-
Notifications
You must be signed in to change notification settings - Fork 1
Model File
Modeling different combinations of datasets and model methodologies may be important for some projects. Model parsing notation is a shorthand that informs the model about which datasets to use in training and testing as well as which classifiers to use and how to weight them if necessary.
This is the example model.json provided for Map Gloss:
[
{
"name": "main",
"train": ["dev1", "dev2"],
"test": ["test"],
"classifiers": {
"tbl": 1.0
}
},
{
"name": "russian",
"train": ["dev1!rus", "dev2", "test"],
"test": ["dev1-rus"],
"classifiers": {
"tbl": 1.0
}
}
]Note that these examples only use the Transformation Based Learning (TBL) classifier. It is the only one thus far that has proven effective on a unique gloss based gloss mapping methodology.
The model.json file a user creates must be a list at the top level and each model is an object with key-value pairs. Each model has exactly four attributes that define it. The following explain this so that the user might better understand how to create their model.json file.

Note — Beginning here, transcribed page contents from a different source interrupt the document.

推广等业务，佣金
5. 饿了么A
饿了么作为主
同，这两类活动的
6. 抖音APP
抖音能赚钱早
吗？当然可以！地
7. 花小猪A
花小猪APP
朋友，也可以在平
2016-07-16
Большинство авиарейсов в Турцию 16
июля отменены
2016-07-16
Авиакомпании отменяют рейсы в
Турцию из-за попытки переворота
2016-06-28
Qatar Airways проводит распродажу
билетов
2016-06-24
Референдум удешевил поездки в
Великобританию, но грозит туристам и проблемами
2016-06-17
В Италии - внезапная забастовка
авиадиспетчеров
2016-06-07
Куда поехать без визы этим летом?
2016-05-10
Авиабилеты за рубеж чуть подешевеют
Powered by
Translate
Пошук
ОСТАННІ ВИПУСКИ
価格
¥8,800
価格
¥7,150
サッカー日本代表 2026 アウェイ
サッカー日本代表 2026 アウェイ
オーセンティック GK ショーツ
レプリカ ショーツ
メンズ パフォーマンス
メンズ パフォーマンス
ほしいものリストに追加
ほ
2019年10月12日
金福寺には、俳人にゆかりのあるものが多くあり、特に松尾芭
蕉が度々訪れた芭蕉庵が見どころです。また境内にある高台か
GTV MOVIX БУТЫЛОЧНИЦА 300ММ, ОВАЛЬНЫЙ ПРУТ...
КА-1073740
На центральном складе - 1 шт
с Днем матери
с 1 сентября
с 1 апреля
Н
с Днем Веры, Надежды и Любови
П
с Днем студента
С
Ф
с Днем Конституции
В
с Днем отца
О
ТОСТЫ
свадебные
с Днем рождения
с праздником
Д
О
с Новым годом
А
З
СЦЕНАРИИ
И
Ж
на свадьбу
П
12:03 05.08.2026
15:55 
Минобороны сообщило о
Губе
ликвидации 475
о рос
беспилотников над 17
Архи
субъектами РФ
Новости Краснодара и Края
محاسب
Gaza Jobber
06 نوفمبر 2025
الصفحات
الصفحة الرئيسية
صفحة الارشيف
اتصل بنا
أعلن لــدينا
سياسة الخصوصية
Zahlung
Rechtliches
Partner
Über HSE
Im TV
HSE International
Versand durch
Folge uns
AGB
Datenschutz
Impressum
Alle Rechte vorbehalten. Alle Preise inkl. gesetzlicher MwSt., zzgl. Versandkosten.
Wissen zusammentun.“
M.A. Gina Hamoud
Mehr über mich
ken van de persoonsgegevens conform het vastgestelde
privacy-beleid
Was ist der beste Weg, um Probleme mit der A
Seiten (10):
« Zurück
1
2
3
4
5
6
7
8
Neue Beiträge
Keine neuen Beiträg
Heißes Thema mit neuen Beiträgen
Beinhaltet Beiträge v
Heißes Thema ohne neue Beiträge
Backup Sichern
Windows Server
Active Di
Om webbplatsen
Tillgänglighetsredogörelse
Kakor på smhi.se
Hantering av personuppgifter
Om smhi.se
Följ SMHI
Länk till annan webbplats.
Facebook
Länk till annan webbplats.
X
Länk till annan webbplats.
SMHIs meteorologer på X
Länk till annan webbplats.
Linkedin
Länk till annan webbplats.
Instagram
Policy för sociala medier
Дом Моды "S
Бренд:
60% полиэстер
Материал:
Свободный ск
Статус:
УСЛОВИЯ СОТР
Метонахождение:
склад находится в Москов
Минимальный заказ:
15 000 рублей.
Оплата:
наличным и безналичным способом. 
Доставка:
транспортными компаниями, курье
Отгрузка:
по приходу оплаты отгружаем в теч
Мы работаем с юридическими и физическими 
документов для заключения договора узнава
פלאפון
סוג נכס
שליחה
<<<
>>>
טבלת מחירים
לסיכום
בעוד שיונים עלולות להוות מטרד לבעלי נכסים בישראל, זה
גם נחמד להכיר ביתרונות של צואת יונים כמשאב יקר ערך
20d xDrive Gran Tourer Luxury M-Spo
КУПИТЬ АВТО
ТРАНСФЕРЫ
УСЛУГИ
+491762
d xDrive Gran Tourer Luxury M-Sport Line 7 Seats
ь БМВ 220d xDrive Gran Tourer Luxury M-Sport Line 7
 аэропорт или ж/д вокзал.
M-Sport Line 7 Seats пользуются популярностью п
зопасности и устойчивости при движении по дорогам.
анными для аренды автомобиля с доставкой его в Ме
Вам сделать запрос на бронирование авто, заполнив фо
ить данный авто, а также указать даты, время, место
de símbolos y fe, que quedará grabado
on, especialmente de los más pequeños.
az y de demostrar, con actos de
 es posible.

The user may select any name they wish for the model. All outputs will reflect this name.
Training and test sets both denote which datasets they draw from using lists. The lists simply contain strings of the dataset names.
Sometimes a user may want to further specify to include or exclude only certain languages within a dataset. Datasets have the optional notation marks of - and ! to do this. - delimits language ISO 639-3 codes after the name of the dataset. Proper notation is dataset-ISO-ISO-ISO. Simply leaving the dataset without any languages - delimited will cause all languages to load for the dataset. Including the languages will cause only those listed to be loaded. On the other hand, ! will cause the dataset to load all languages in the dataset except those following the !. The ! can only appear directly after the name of the dataset and precede any language ISO 639-3 codes. An example of this is above with the "russian" model will excludes rus in training but includes it during testing.
Optionally, the user may set "train" equal to none. Map Gloss will then load the AGGREGATION files Map Gloss has already processed including their gold standard and use these files for training.
Classifiers are defined by an object where the key is the classifier name and the value is the weight of the classifier. The sum of the classifier weights must exactly equal 1.0. However due to the current methodology only TBL is allowed so all classifiers should assign TBL a weight of 1.0 as in the examples.